In a word - Yes - for the most succinct answer abou this thorny issue - see Ceatherlach's entry below


----------



## roadrunner (17 Apr 2008)

*Re: Can someone please confirm the truth about the new tax & vrt rates for me please?*

What a crazy system where the treatment of motor tax is seperated from VRT treatment.
There should be uniformity to these rules - for the majority of car buyers in second hand category the changes wont make a bit of difference to their choice of car.


----------



## efm (17 Apr 2008)

*Re: Can someone please confirm the truth about the new tax & vrt rates for me please?*



CreditCrunch said:


> Main Dealers will do a great deal for you if you want a used car.
> 
> My advice is buy from a main dealer....why?
> 
> ...


 
Do you have any connection with the motor trade by any chance?


----------



## Betsy Og (17 Apr 2008)

*Re: Can someone please confirm the truth about the new tax & vrt rates for me please?*



Ceatharlach said:


> The gov backtracked on the Road tax on March 6th, changing it to only 08 cars that are registered. but the VRT is emissions based as of July 1st. for the Rate on any car you can use this website [broken link removed]


 
So you're saying that if someone buys a "low emmissions" 2008 car before July they get the new low road tax from 2009 onwards? (Before, the thinking was definitely that if you buy "low emmissions" before 1 July you pay the higher VRT and the higher road tax for the future).

So in road tax terms a "low emmissions" car bought on 30 June was always to be worse off than one bought on 1 July, but now (since this recent change) a 2008 model before or after 1 July are the same for 2009 road tax onwards.

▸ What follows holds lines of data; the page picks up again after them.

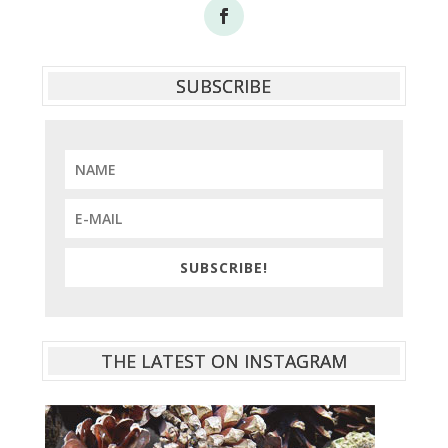
SUBSCRIBE
SUBSCRIBE!
THE LATEST ON INSTAGRAM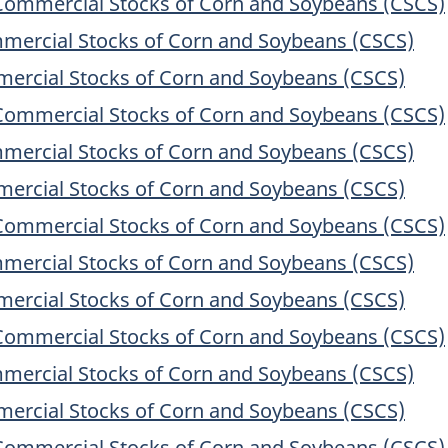
Commercial Stocks of Corn and Soybeans (CSCS)
mercial Stocks of Corn and Soybeans (CSCS)
ercial Stocks of Corn and Soybeans (CSCS)
Commercial Stocks of Corn and Soybeans (CSCS)
mercial Stocks of Corn and Soybeans (CSCS)
ercial Stocks of Corn and Soybeans (CSCS)
Commercial Stocks of Corn and Soybeans (CSCS)
mercial Stocks of Corn and Soybeans (CSCS)
ercial Stocks of Corn and Soybeans (CSCS)
Commercial Stocks of Corn and Soybeans (CSCS)
mercial Stocks of Corn and Soybeans (CSCS)
ercial Stocks of Corn and Soybeans (CSCS)
Commercial Stocks of Corn and Soybeans (CSCS)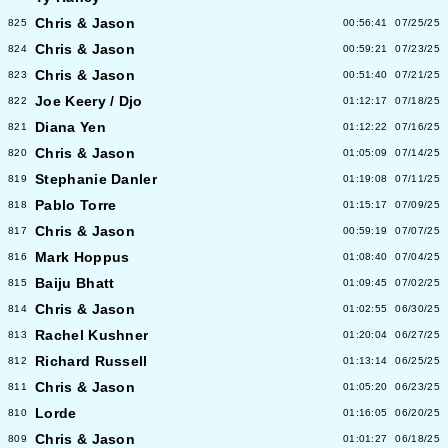
Chris & Jason
825
00:56:41
07/25/25
Chris & Jason
824
00:59:21
07/23/25
Chris & Jason
823
00:51:40
07/21/25
Joe Keery / Djo
822
01:12:17
07/18/25
Diana Yen
821
01:12:22
07/16/25
Chris & Jason
820
01:05:09
07/14/25
Stephanie Danler
819
01:19:08
07/11/25
Pablo Torre
818
01:15:17
07/09/25
Chris & Jason
817
00:59:19
07/07/25
Mark Hoppus
816
01:08:40
07/04/25
Baiju Bhatt
815
01:09:45
07/02/25
Chris & Jason
814
01:02:55
06/30/25
Rachel Kushner
813
01:20:04
06/27/25
Richard Russell
812
01:13:14
06/25/25
Chris & Jason
811
01:05:20
06/23/25
Lorde
810
01:16:05
06/20/25
Chris & Jason
809
01:01:27
06/18/25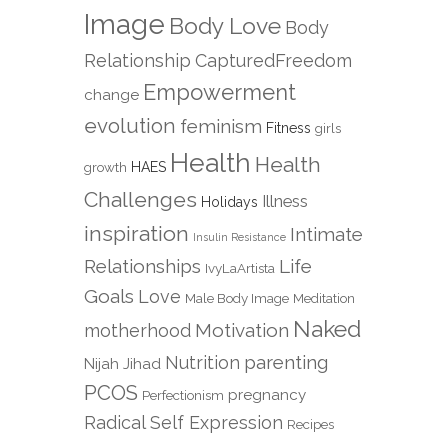
Image
Body Love
Body
Relationship
CapturedFreedom
Empowerment
change
evolution
feminism
Fitness
girls
Health
Health
growth
HAES
Challenges
Illness
Holidays
inspiration
Intimate
Insulin Resistance
Relationships
Life
IvyLaArtista
Goals
Love
Male Body Image
Meditation
Naked
Motivation
motherhood
parenting
Nutrition
Nijah Jihad
PCOS
pregnancy
Perfectionism
Radical Self Expression
Recipes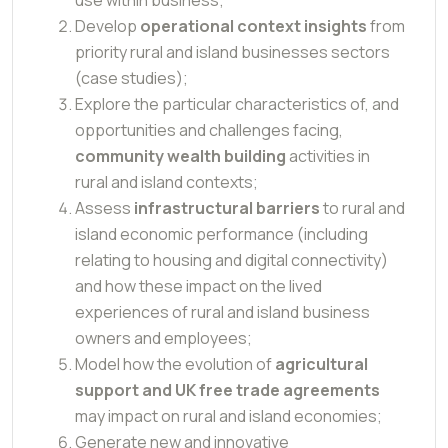
Develop
operational context insights
from
priority rural and island businesses sectors
(case studies);
Explore the particular characteristics of, and
opportunities and challenges facing,
community wealth building
activities in
rural and island contexts;
Assess
infrastructural barriers
to rural and
island economic performance (including
relating to housing and digital connectivity)
and how these impact on the lived
experiences of rural and island business
owners and employees;
Model how the evolution of
agricultural
support and UK free trade agreements
may impact on rural and island economies;
Generate new and innovative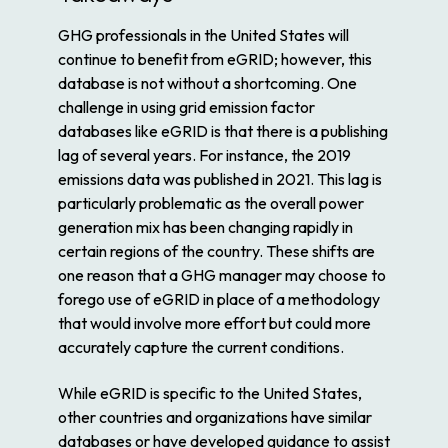
GHG professionals in the United States will
continue to benefit from eGRID; however, this
database is not without a shortcoming. One
challenge in using grid emission factor
databases like eGRID is that there is a publishing
lag of several years. For instance, the 2019
emissions data was published in 2021. This lag is
particularly problematic as the overall power
generation mix has been changing rapidly in
certain regions of the country. These shifts are
one reason that a GHG manager may choose to
forego use of eGRID in place of a methodology
that would involve more effort but could more
accurately capture the current conditions.
While eGRID is specific to the United States,
other countries and organizations have similar
databases or have developed guidance to assist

This makes a significant difference for someone considering an import because, under the old rules, if you wanted a Jan '08 car there was an incentive to import Vs buy and Irish car, because the import would be first Irish reg after 1 July 08 and therefore under the new low road tax. I suppose for 2007 and older models it still makes sense to import to lock in lower road tax for "low emmission" cars. Am I right on this?


----------



## z101 (18 Apr 2008)

*Re: Can someone please confirm the truth about the new tax & vrt rates for me please?*

The VRT changes as of July 1st, but when you go to renew road tax in 09 on a jan to july 08 car it will be new emmissions tax.


----------



## collis (19 Apr 2008)

*Re: Can someone please confirm the truth about the new tax & vrt rates for me please?*



Ceatharlach said:


> The VRT changes as of July 1st, but when you go to renew road tax in 09 on a jan to july 08 car it will be new emmissions tax.


 
So - if I import an automatic, 2 litre petrol, 2002 MY Volvo next week, I can tax the car at the current tax rate i.e Euro 590 p.a.
BUT, April/May next year when I go to renew my car tax I will have to pay the C02 based rate, in my case Euro 1000 p.a? Seriously???


----------



## Frank (19 Apr 2008)

Collis 

Nobody knows thats the problem.

We will have to wait and see. 

You would think that is the way Gormley would want it discourage people from buying your example and push them towards greener cars.

If you were thinking of the petrol volvo auto then defo buy now though because as it stands it looks like the VRT is going to go up. At the moment it appears the tax will remain on the cc's


----------



## soy (21 Apr 2008)

*Re: Can someone please confirm the truth about the new tax & vrt rates for me please?*



collis said:


> So - if I import an automatic, 2 litre petrol, 2002 MY Volvo next week, I can tax the car at the current tax rate i.e Euro 590 p.a.
> BUT, April/May next year when I go to renew my car tax I will have to pay the C02 based rate, in my case Euro 1000 p.a? Seriously???



No.
The new annual motor tax system only applies to 2008 cars. Your 2002 car is not affected even if you import it after July 1.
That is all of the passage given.